Mayotte: Äußerst heftige soziale Unruhen im französischen „Überseebezirk“

Kennen Sie das 101. französische Département – also den 101. jener durch die Revolution und durch Napoléon geschaffenen Verwaltungsbezirke, von denen bis vor kurzem galt, dass es einhundert davon gibt? Nein? Macht nix. Er existiert auch erst seit dem 1. April dieses Jahres. Doch im Augenblick macht die Insel, die den Bezirk ausmacht, durch heftige soziale Unruhen über ihre geographischen und verwaltungsmäßigen Grenzen hinaus von sich reden.

An jenem Tag im Frühjahr 2011 wurde die Insel im Indischen Ozean, die bislang einen Sonderstatus als „Überseegebiet“ hatte, zum französischen Département und damit – administrativ betrachtet – „festen Bestandteil des französischen Mutterlands“. Ähnlich wie bereits zuvor die Antillen (Karibikinseln) La Martinique und Guadeloupe sowie La Réunion, das 1.700 Kilometer südöstlich von Mayotte liegt.

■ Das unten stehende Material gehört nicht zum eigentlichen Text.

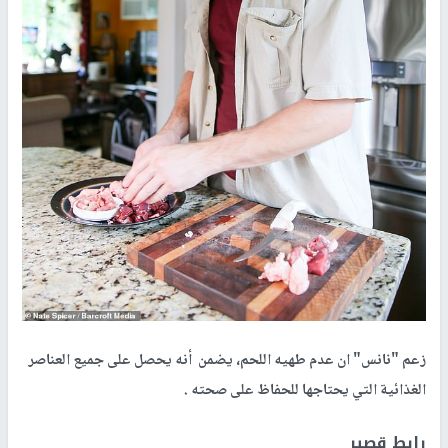
زعم "نانس" ان عدم طهيه اللحم، يضمن أنه يحصل على جميع العناصر
الغذائية التي يحتاجها للحفاظ على صحته .
رابط قصير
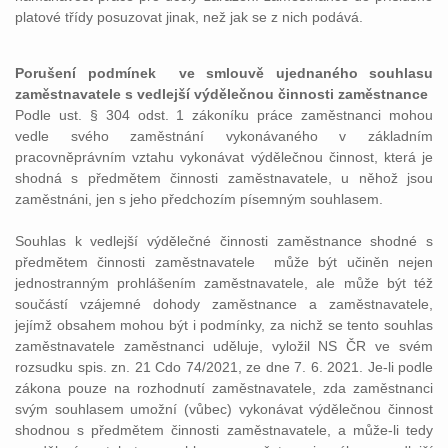
platové třídy posuzovat jinak, než jak se z nich podává.
Porušení podmínek ve smlouvě ujednaného souhlasu
zaměstnavatele s vedlejší výdělečnou činnosti zaměstnance
Podle ust. § 304 odst. 1 zákoníku práce zaměstnanci mohou
vedle svého zaměstnání vykonávaného v základním
pracovněprávním vztahu vykonávat výdělečnou činnost, která je
shodná s předmětem činnosti zaměstnavatele, u něhož jsou
zaměstnáni, jen s jeho předchozím písemným souhlasem.
Souhlas k vedlejší výdělečné činnosti zaměstnance shodné s
předmětem činnosti zaměstnavatele může být učiněn nejen
jednostranným prohlášením zaměstnavatele, ale může být též
součástí vzájemné dohody zaměstnance a zaměstnavatele,
jejímž obsahem mohou být i podmínky, za nichž se tento souhlas
zaměstnavatele zaměstnanci uděluje, vyložil NS ČR ve svém
rozsudku spis. zn. 21 Cdo 74/2021, ze dne 7. 6. 2021. Je-li podle
zákona pouze na rozhodnutí zaměstnavatele, zda zaměstnanci
svým souhlasem umožní (vůbec) vykonávat výdělečnou činnost
shodnou s předmětem činnosti zaměstnavatele, a může-li tedy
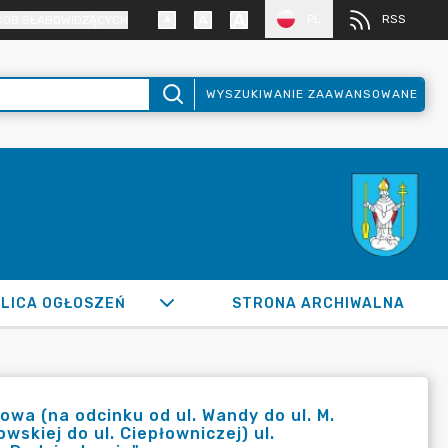
PL
RSS
SÓB SŁABOWIDZĄCYCH
WYSZUKIWANIE ZAAWANSOWANE
LICA OGŁOSZEŃ
STRONA ARCHIWALNA
wa (na odcinku od ul. Wandy do ul. M.
wskiej do ul. Ciepłowniczej) ul.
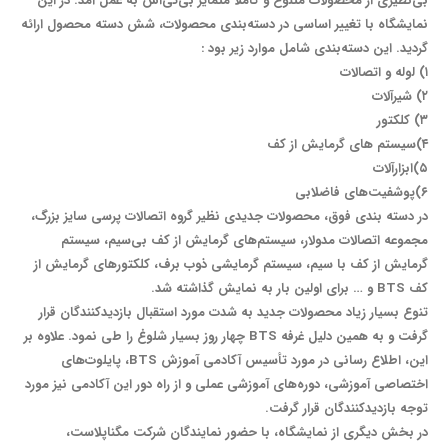
بی‌نظیری از محصولات متنوع و کاملاً متمایز بی‌تی‌اس به عمل آمد. در این
نمایشگاه با تغییر اساسی در دسته‌بندی محصولات، شش دسته محصول ارائه
گردید. این دسته‌بندی شامل موارد زیر بود :
۱) لوله و اتصالات
۲) شیرآلات
۳) کلکتور
۴)سیستم های گرمایش از کف
۵)ابزارآلات
۶)پوشفیت‌های فاضلابی
در دسته بندی فوق، محصولات جدیدی نظیر گروه اتصالات پرسی سایز بزرگ،
مجموعه اتصالات مدولار، سیستم‌های گرمایش از کف بی‌سیم، سیستم
گرمایش از کف با سیم، سیستم گرمایشی ذوب برف، کلکتورهای گرمایش از
کف BTS و … برای اولین بار به نمایش گذاشته شد.
تنوع بسیار زیاد محصولات جدید به شدت مورد استقبال بازدیدکنندگان قرار
گرفت و به همین دلیل غرفه BTS چهار روز بسیار شلوغ را طی نمود. علاوه بر
این، اطلاع رسانی در مورد تأسیس آکادمی آموزش BTS، پایلوت‌های
اختصاصی آموزشی، دوره‌های آموزشی عملی و از راه دور این آکادمی نیز مورد
توجه بازدیدکنندگان قرار گرفت.
در بخش دیگری از نمایشگاه، با حضور نمایندگان شرکت مگناپلاست،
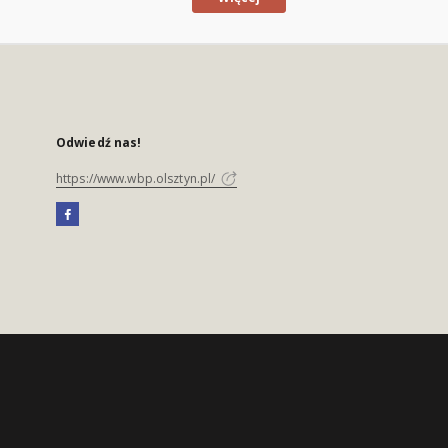
Odwiedź nas!
https://www.wbp.olsztyn.pl/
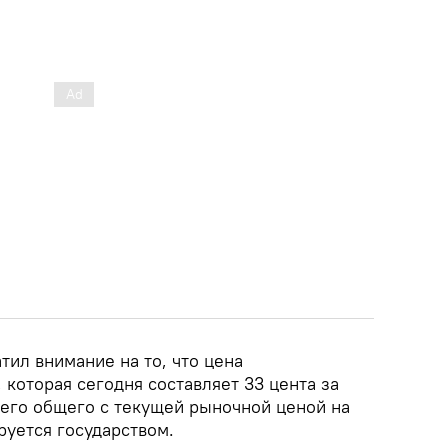
атил внимание на то, что цена
которая сегодня составляет 33 цента за
чего общего с текущей рыночной ценой на
руется государством.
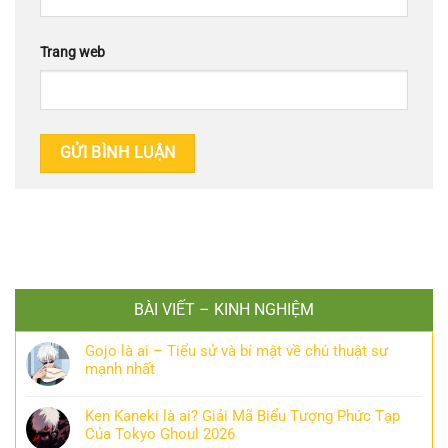
Trang web
BÀI VIẾT – KINH NGHIỆM
Gojo là ai – Tiểu sử và bí mật về chú thuật sư
mạnh nhất
Ken Kaneki là ai? Giải Mã Biểu Tượng Phức Tạp
Của Tokyo Ghoul 2026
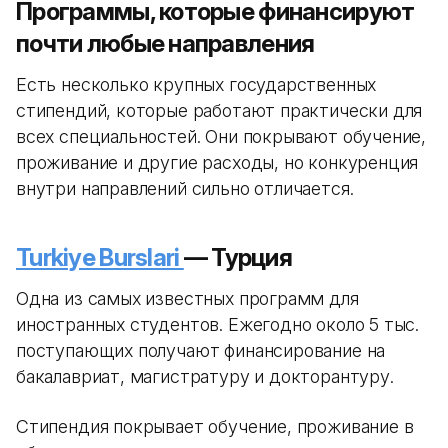
Программы, которые финансируют
почти любые направления
Есть несколько крупных государственных
стипендий, которые работают практически для
всех специальностей. Они покрывают обучение,
проживание и другие расходы, но конкуренция
внутри направлений сильно отличается.
Turkiye Burslari
— Турция
Одна из самых известных программ для
иностранных студентов. Ежегодно около 5 тыс.
поступающих получают финансирование на
бакалавриат, магистратуру и докторантуру.
Стипендия покрывает обучение, проживание в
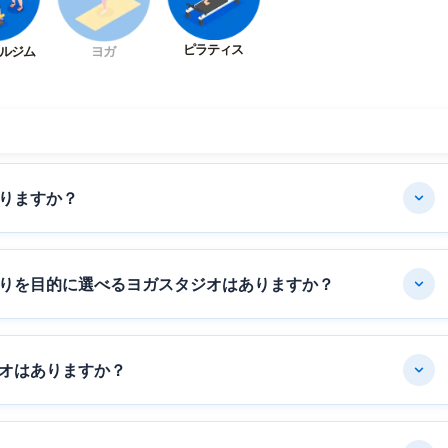
ピラティス
ルジム
ヨガ
りますか？
りを目的に選べるヨガスタジオはありますか？
オはありますか？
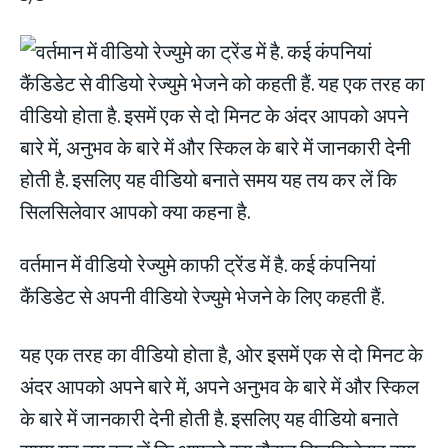
वर्तमान में वीडियो रेज्‍युमे काफी ट्रेंड में है. कई कंप‍नियां
कैंडिडेट से अपनी वीडियो रेज्‍युमे भेजने के लिए कहती हैं.
यह एक तरह का वीडियो होता है, ओर इसमें एक से दो मिनट के
अंदर आपको अपने बारे में, अपने अनुभव के बारे में और स्किल
के बारे में जानकारी देनी होती है. इसलिए यह वीडियो बनाते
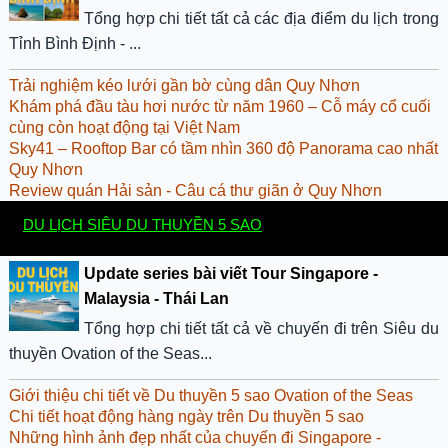
Tổng hợp chi tiết tất cả các địa điểm du lịch trong
Tỉnh Bình Định - ...
Trải nghiệm kéo lưới gần bờ cùng dân Quy Nhơn
Khám phá đầu tàu hơi nước từ năm 1960 – Cỗ máy cổ cuối
cùng còn hoạt động tại Việt Nam
Sky41 – Rooftop Bar có tầm nhìn 360 độ Panorama cao nhất
Quy Nhơn
Review quán Hải sản - Câu cá thư giãn ở Quy Nhơn
DU LỊCH SIÊU DU THUYỀN 5 SAO
Update series bài viết Tour Singapore -
Malaysia - Thái Lan
Tổng hợp chi tiết tất cả về chuyến đi trên Siêu du
thuyền Ovation of the Seas...
Giới thiệu chi tiết về Du thuyền 5 sao Ovation of the Seas
Chi tiết hoạt động hàng ngày trên Du thuyền 5 sao
Những hình ảnh đẹp nhất của chuyến đi Singapore -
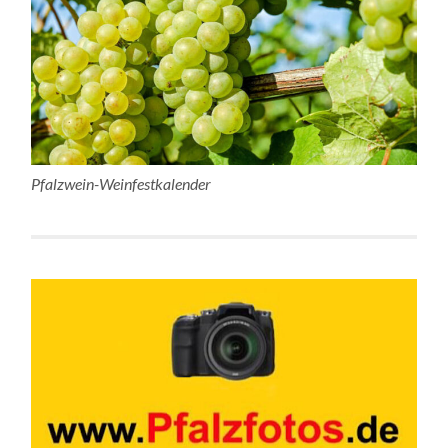
Pfalzwein-Weinfestkalender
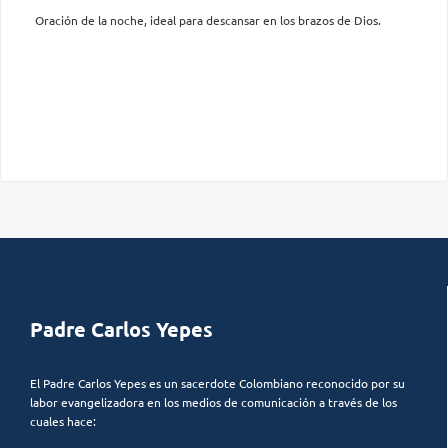
Oración de la noche, ideal para descansar en los brazos de Dios.
Padre Carlos Yepes
El Padre Carlos Yepes es un sacerdote Colombiano reconocido por su
labor evangelizadora en los medios de comunicación a través de los
cuales hace:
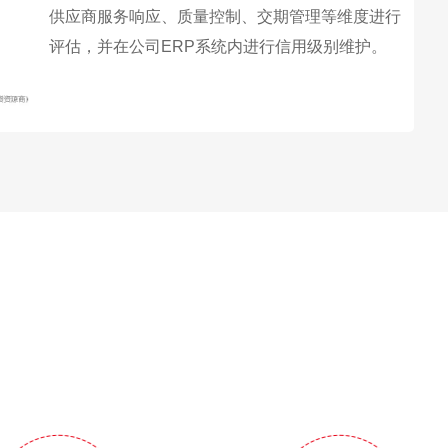
供应商服务响应、质量控制、交期管理等维度进行
评估，并在公司ERP系统内进行信用级别维护。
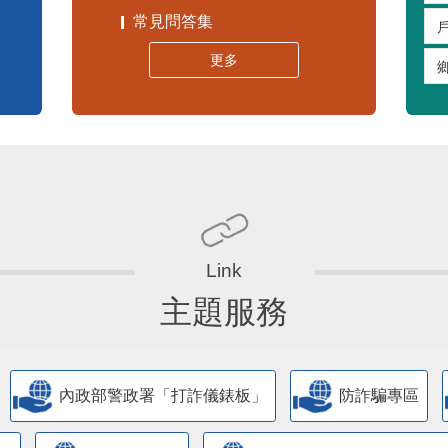
常見問答集
更多
主題服務
內政部警政署「打詐儀錶板」
防詐騙專區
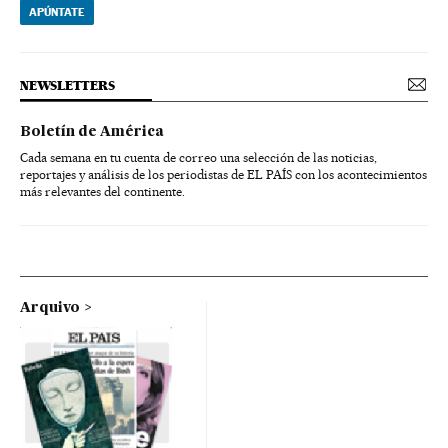
APÚNTATE
NEWSLETTERS
Boletín de América
Cada semana en tu cuenta de correo una selección de las noticias,
reportajes y análisis de los periodistas de EL PAÍS con los acontecimientos
más relevantes del continente.
Arquivo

Letzteres gehört zur Inselgruppe der Komoren. Der Archipel, früher eine französische Kolonie und wurde im Jahr 1975 eine unabhängige Republik. Dem ging eine Volksabstimmung über die Alternativen „Unabhängigkeit“, Beibehaltung des Status Quo oder „Eingliederung in die französische Republik“ voraus. Die französische Kolonialmacht hatte zuvor in Aussicht gestellt, dass sie die Ergebnisse der Abstimmung respektieren werde. Nachdem jedoch überall auf dem Archipel eine Mehrheit für die Unabhängigkeit gestimmt, jedoch einzig auf Mayotte eine Mehrheit für einen Verbleib bei Frankreich votiert hatte, revidierte die französische Staatsmacht ihre ursprüngliche Position – statt die Komoren insgesamt in die Unabhängigkeit zu entlassen, gliederte sie nunmehr die Insel Mayotte aus dem Archipel aus und unterstellte sie, mit einem Sonderstatus (ähnlich dem Neukaledoniens im Westpazifik) versehen, der Französischen Republik. Aufgrund seiner Lage im Indischen Ozean, nördlich von Madagaskar und östlich der afrikanischen Küsten, hat Mayotte eine hohe strategische Bedeutung für Frankreich.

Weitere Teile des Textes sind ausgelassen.